To be diagnosed with PTE, a person must have a history of head trauma and no history of seizures prior to the injury. Witnessing a seizure is the most effective way to diagnose PTE. Electroencephalography (EEG) is a tool used to diagnose a seizure disorder, but a large portion of people with PTE may not have the abnormal “epileptiform” EEG findings indicative of epilepsy.

EEG can be useful to localise the epileptic focus, to determine severity, and to predict whether a person will suffer more seizures if they stop taking antiepileptic medications.

It is frequently not possible to detect the epileptic focus using neuroimaging (MR and CT). For a diagnosis of PTE, seizures must not be attributable to another obvious cause. Seizures that occur after head injury are not necessarily due to epilepsy or even to the head trauma.

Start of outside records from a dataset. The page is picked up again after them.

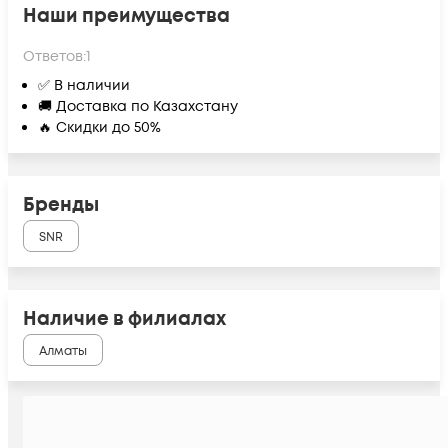
Наши преимущества
Ответов:
1
✅ В наличии
🚚 Доставка по Казахстану
🔥 Скидки до 50%
Бренды
SNR
Наличие в филиалах
Алматы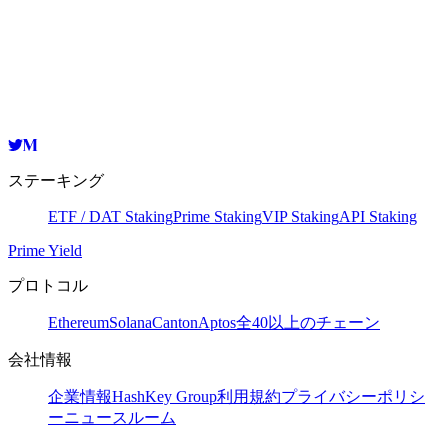
HashKey Cloud
junovaloper1cgh5ksjwy2sd407lyre4l3uj2fdrqhpkw6wmfv
コピー
ステーキング
ETF / DAT Staking
Prime Staking
VIP Staking
API Staking
Prime Yield
プロトコル
Ethereum
Solana
Canton
Aptos
全40以上のチェーン
会社情報
企業情報
HashKey Group
利用規約
プライバシーポリシ
ー
ニュースルーム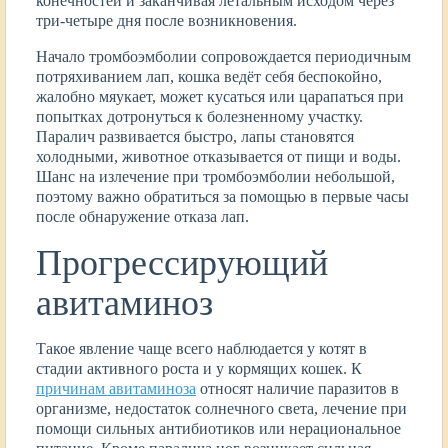
конечностей и заканчивая летальным исходом через
три-четыре дня после возникновения.
Начало тромбоэмболии сопровождается периодичным
потряхиванием лап, кошка ведёт себя беспокойно,
жалобно мяукает, может кусаться или царапаться при
попытках дотронуться к болезненному участку.
Паралич развивается быстро, лапы становятся
холодными, животное отказывается от пищи и воды.
Шанс на излечение при тромбоэмболии небольшой,
поэтому важно обратиться за помощью в первые часы
после обнаружение отказа лап.
Прогрессирующий
авитаминоз
Такое явление чаще всего наблюдается у котят в
стадии активного роста и у кормящих кошек. К
причинам авитаминоза
относят наличие паразитов в
организме, недостаток солнечного света, лечение при
помощи сильных антибиотиков или нерациональное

Like anyone else, TBI survivors may suffer seizures due to factors including imbalances of fluid or electrolytes, epilepsy from other causes, hypoxia (insufficient oxygen), and ischemia (insufficient blood flow to the altered brain).

Withdrawal from alcohol is another potential cause of seizures.  

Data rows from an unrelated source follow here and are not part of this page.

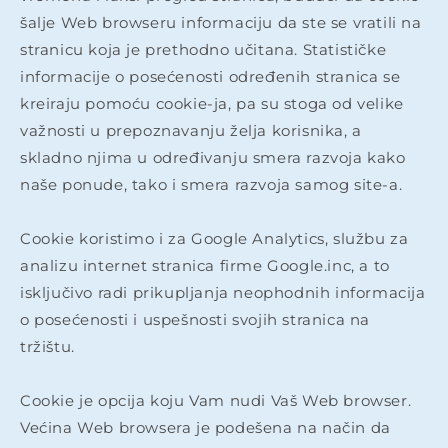
šalje Web browseru informaciju da ste se vratili na
stranicu koja je prethodno učitana. Statističke
informacije o posećenosti određenih stranica se
kreiraju pomoću cookie-ja, pa su stoga od velike
važnosti u prepoznavanju želja korisnika, a
skladno njima u određivanju smera razvoja kako
naše ponude, tako i smera razvoja samog site-a.
​Cookie koristimo i za Google Analytics, službu za
analizu internet stranica firme Google.inc, a to
isključivo radi prikupljanja neophodnih informacija
o posećenosti i uspešnosti svojih stranica na
tržištu.
​Cookie je opcija koju Vam nudi Vaš Web browser.
Većina Web browsera je podešena na način da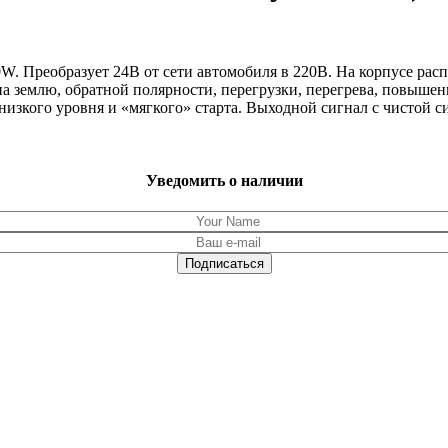
 Преобразует 24В от сети автомобиля в 220В. На корпусе распо
а землю, обратной полярности, перегрузки, перегрева, повыше
низкого уровня и «мягкого» старта. Выходной сигнал с чистой с
Уведомить о наличии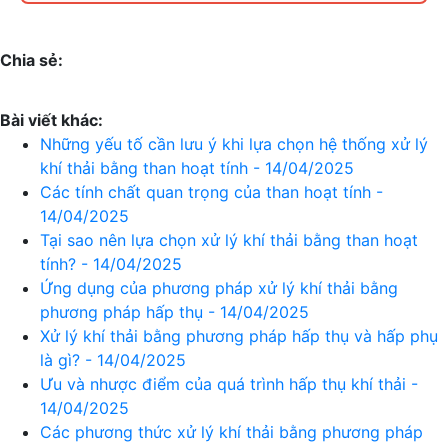
Chia sẻ:
Bài viết khác:
Những yếu tố cần lưu ý khi lựa chọn hệ thống xử lý
khí thải bằng than hoạt tính - 14/04/2025
Các tính chất quan trọng của than hoạt tính -
14/04/2025
Tại sao nên lựa chọn xử lý khí thải bằng than hoạt
tính? - 14/04/2025
Ứng dụng của phương pháp xử lý khí thải bằng
phương pháp hấp thụ - 14/04/2025
Xử lý khí thải bằng phương pháp hấp thụ và hấp phụ
là gì? - 14/04/2025
Ưu và nhược điểm của quá trình hấp thụ khí thải -
14/04/2025
Các phương thức xử lý khí thải bằng phương pháp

Thus, these factors must be ruled out as causes of seizures in people with head injury before a diagnosis of PTE can be made. People with PTE are thought to have shorter life expectancies than people with brain injury who do not suffer from seizures.

The results of one study (two in references below) indicate that individuals with late post-traumatic seizures (LPTS) in the first two years post-TBI have a very high mortality rate at a younger age compared to individuals with TBI and no LPTS and those with epilepsy in general.

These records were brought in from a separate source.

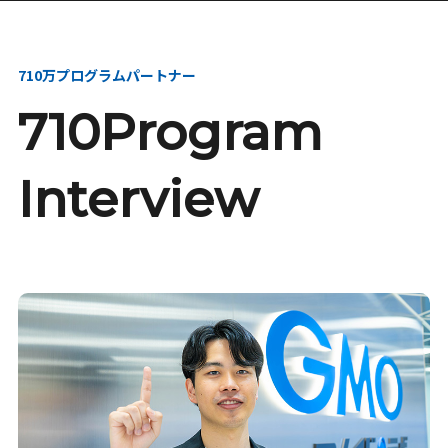
本選考・募集要項
インターンシップ・説
明会
710万プログラムパートナー
710Program
Interview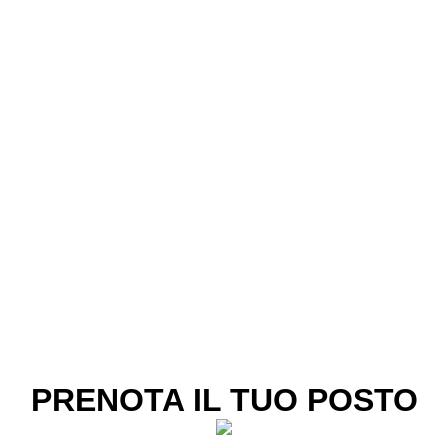
PRENOTA IL TUO POSTO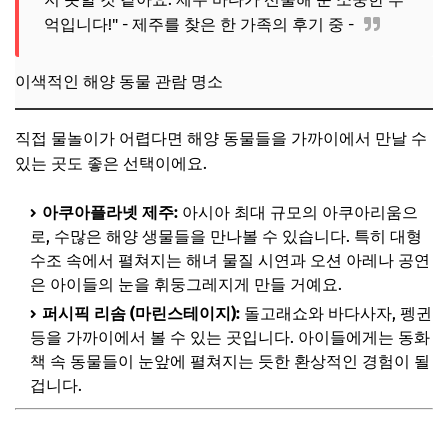
억입니다!" - 제주를 찾은 한 가족의 후기 중 -
이색적인 해양 동물 관람 명소
직접 물놀이가 어렵다면 해양 동물들을 가까이에서 만날 수
있는 곳도 좋은 선택이에요.
아쿠아플라넷 제주:
아시아 최대 규모의 아쿠아리움으
로, 수많은 해양 생물들을 만나볼 수 있습니다. 특히 대형
수조 속에서 펼쳐지는 해녀 물질 시연과 오션 아레나 공연
은 아이들의 눈을 휘둥그레지게 만들 거예요.
퍼시픽 리솜 (마린스테이지):
돌고래쇼와 바다사자, 펭귄
등을 가까이에서 볼 수 있는 곳입니다. 아이들에게는 동화
책 속 동물들이 눈앞에 펼쳐지는 듯한 환상적인 경험이 될
겁니다.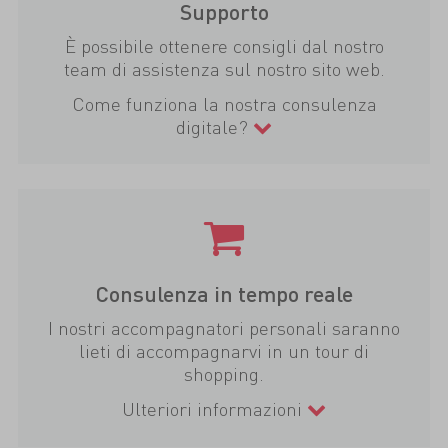
Supporto
È possibile ottenere consigli dal nostro
team di assistenza sul nostro sito web.
Come funziona la nostra consulenza
digitale?
Consulenza in tempo reale
I nostri accompagnatori personali saranno
lieti di accompagnarvi in un tour di
shopping.
Ulteriori informazioni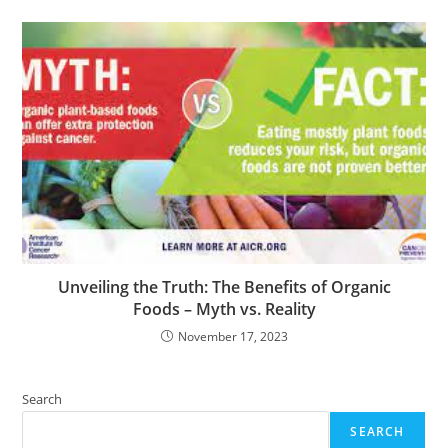
Unveiling the Truth: The Benefits of Organic
Foods – Myth vs. Reality
November 17, 2023
Search
SEARCH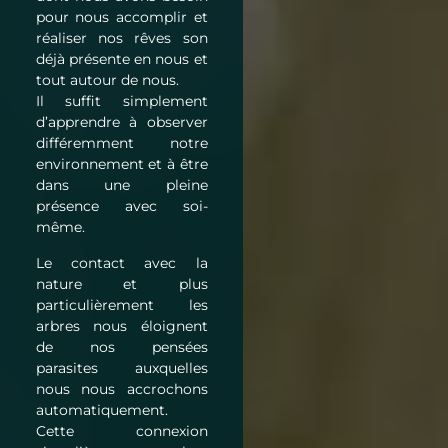
pour nous accomplir et
réaliser nos rêves son
déjà présente en nous et
tout autour de nous.
Il suffit simplement
d’apprendre à observer
différemment notre
environnement et à être
dans une pleine
présence avec soi-
même.
Le contact avec la
nature et plus
particulièrement les
arbres nous éloignent
de nos pensées
parasites auxquelles
nous nous accrochons
automatiquement.
Cette connexion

Even without adjusting for age, those with TBI and LPTS have nearly three times the mortality rate of those with TBI alone, 27 per cent versus 10 per cent in this study. They die 15 years younger than those who have TBI alone, but do not differ significantly in duration post-TBI or in initial severity of injury as measured by GCS or the severity of mid-line shift.

Compared to people with similar structural brain injuries but without PTE, people with PTE take longer to recover from the injury, have more cognitive and motor problems, and perform worse at everyday tasks.

This finding may suggest that PTE is an indicator of a more severe brain injury, rather than a complication that itself worsens outcome. 

PTE has also been found to be associated with worse social and functional outcomes but not to worsen patients’ rehabilitation or ability to return to work. However, people with PTE may have trouble finding employment if they admit to having seizures, especially if their work involves operating heavy machinery.


A Population-Based Study of Seizures after Traumatic Brain Injuries: John F. Annegers, Ph.D., W. Allen Hauser, M.D., Sharon P. Coan, M.S., Walter A. Rocca, M.D., M.P.H.: N Engl J Med 1998; 338:202.

Mortality in Late Post-Traumatic Seizures: Jeffrey Englander, Tamara Bushnik, Jerry M. Wright, Laura Jamison, and Thao T. Duong: J Neurotrauma. 2009 Sep; 26(9): 1471–1477.